While I understand being uncomfortable by this scene in the book, there are so many reasons to keep this book available, rather than issue a ban or even challenge it, that they far outweigh this terrible event. The victim of the encounter, Hassan, is a sympathetic character to be sure and, again, it’s a rough scene to read but this event speaks to Amir’s character and it’s the beginning of the end for his relationship with Hassan. Also, this sets off a chain of events that haunts Amir well into adulthood and drives him to make amends, to repent in a way, of what he did.

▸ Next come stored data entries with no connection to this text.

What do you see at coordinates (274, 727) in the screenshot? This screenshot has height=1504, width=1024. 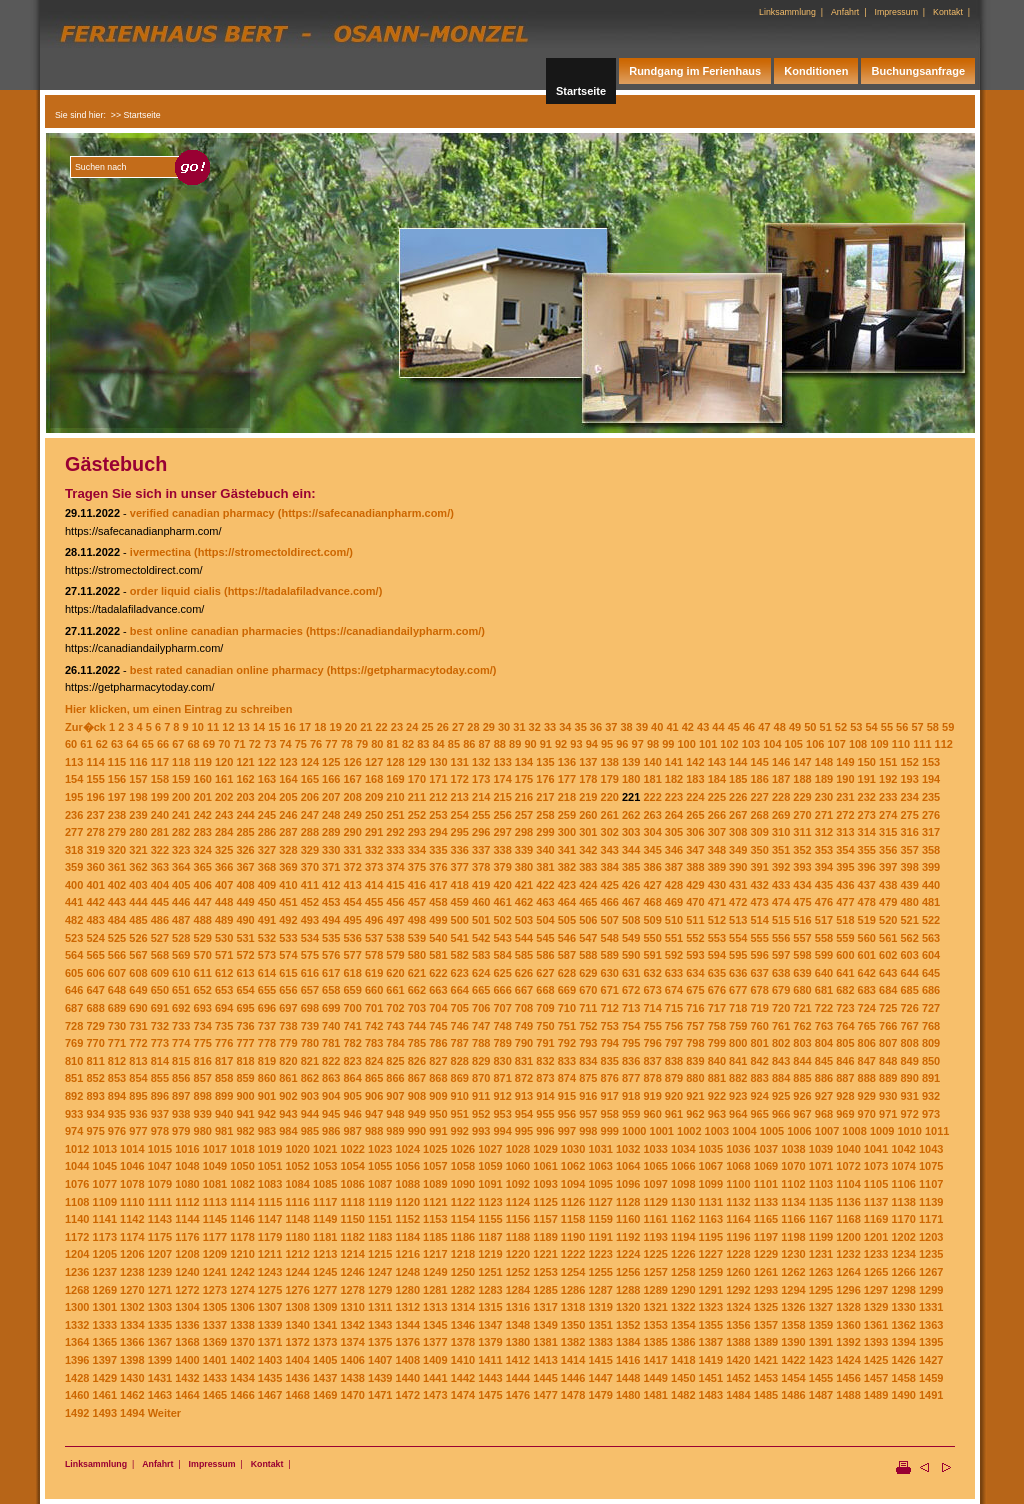 I see `15` at bounding box center [274, 727].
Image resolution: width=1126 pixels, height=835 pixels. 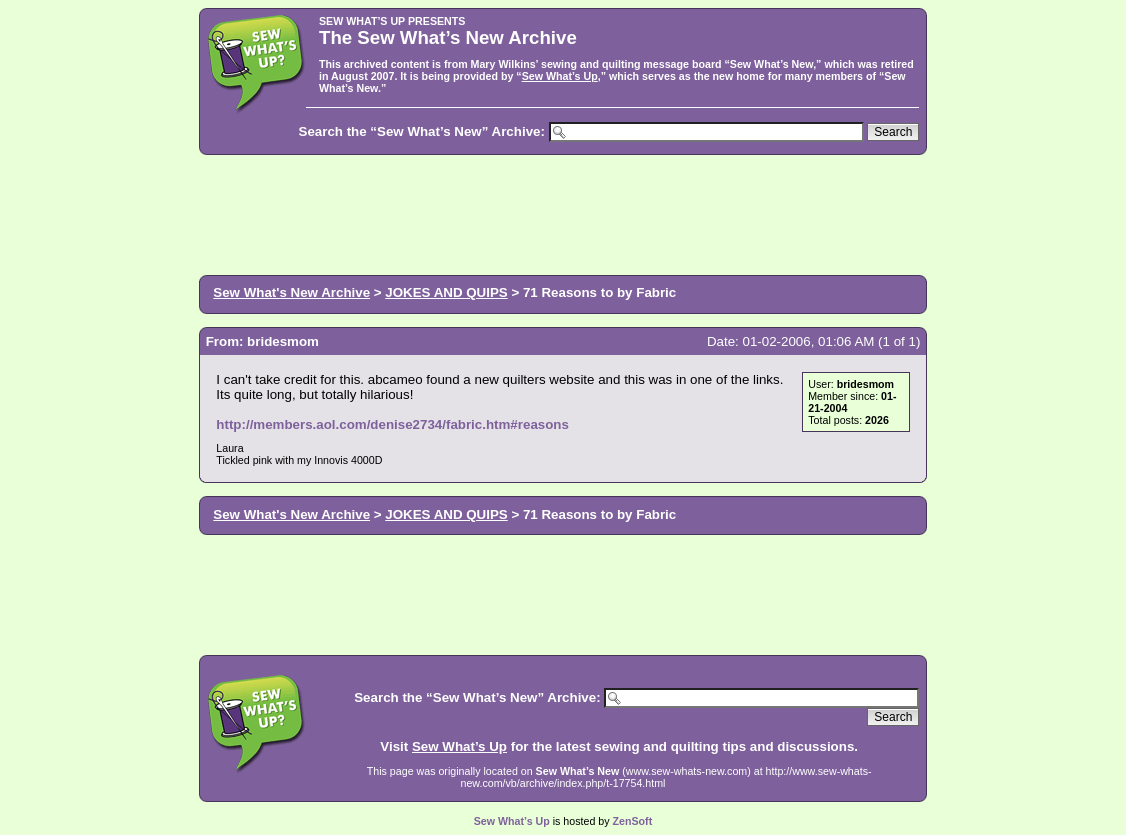 I want to click on http://members.aol.com/denise2734/fabric.htm#reasons, so click(x=392, y=424).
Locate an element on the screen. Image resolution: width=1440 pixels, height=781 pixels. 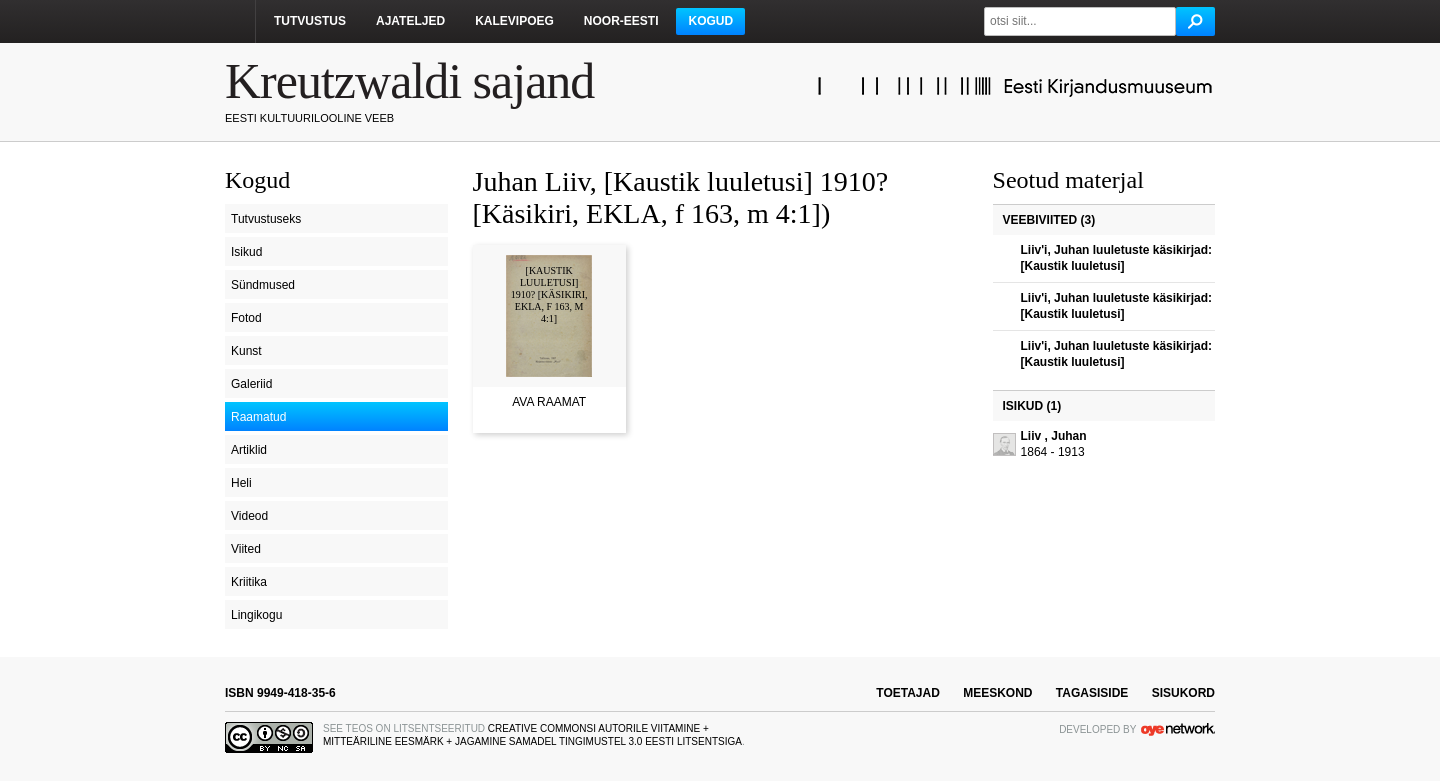 Sündmused is located at coordinates (263, 285).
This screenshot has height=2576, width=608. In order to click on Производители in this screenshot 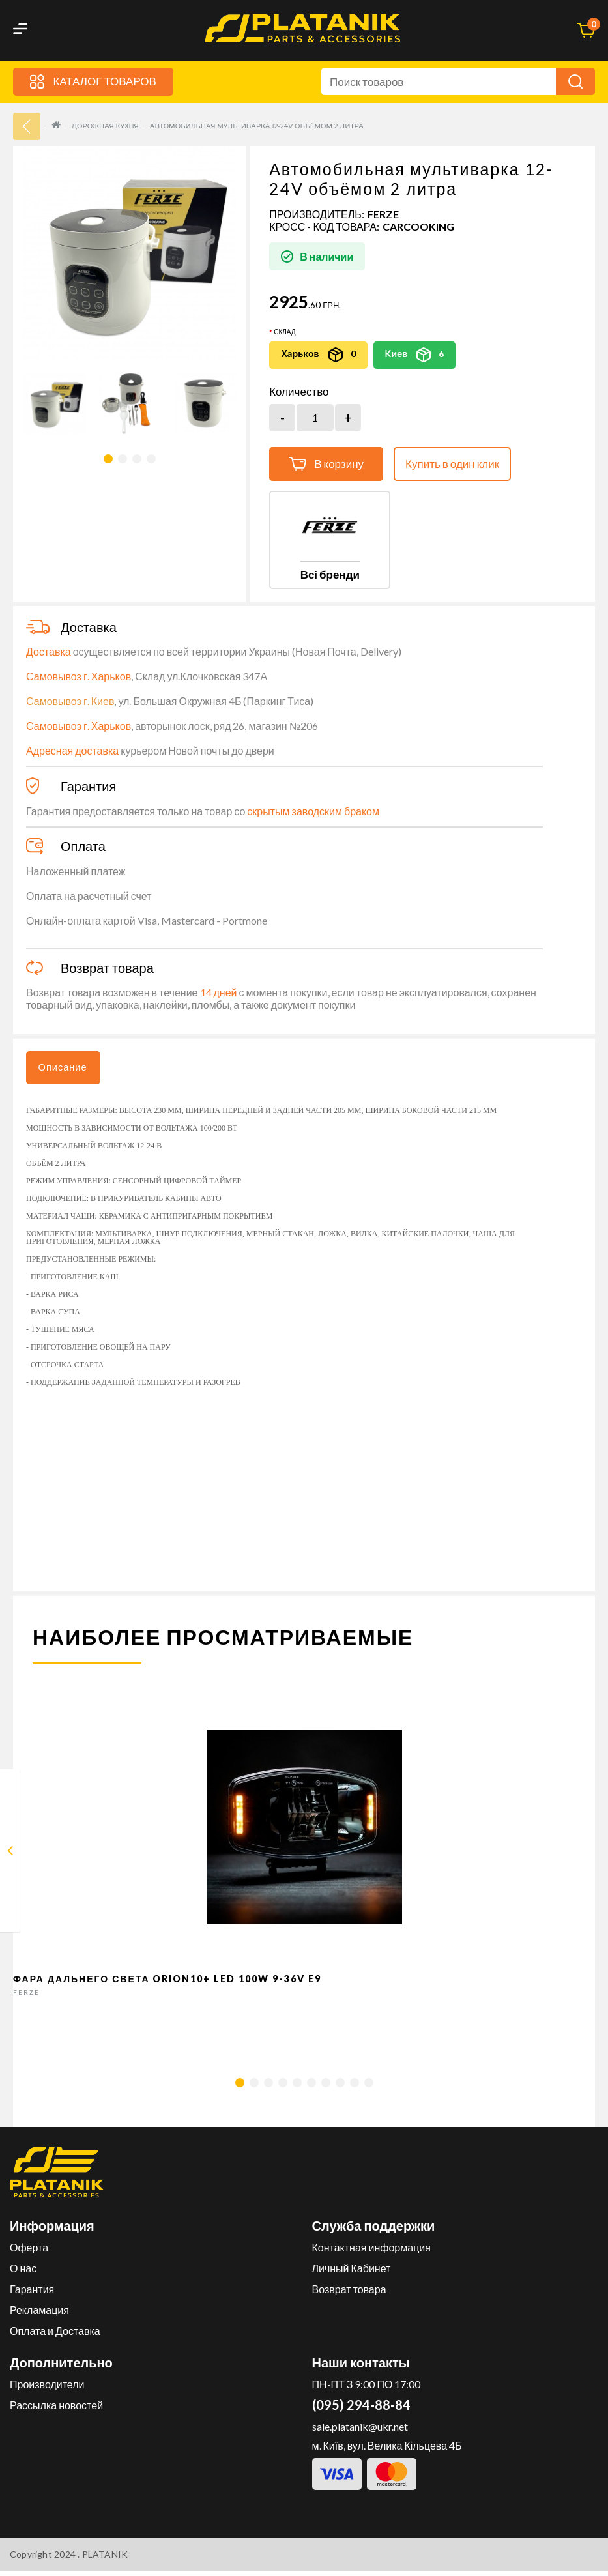 , I will do `click(47, 2389)`.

Terrible things happen, and while it’s not healthy if a reader seeks these out for some sort of voyeuristic-like enjoyment, keeping young readers from this fact can be as equally unhealthy. Using tough novels or terrible passages in a book to teach or start a conversation, to help someone empathize, to show right and wrong, and to just perhaps help someone grow are plentiful in literature. The issues leading to this book being challenged should be overlooked, in my opinion, because this is a fantastic novel that builds a deep set of characters, allows you to follow them through struggles and trials, see them grow and mature, and overcome a heavy weight they chained to themselves in their youth. It’s been out for a while but I’d recommend reading or rereading The Kite Runner if you haven’t done so.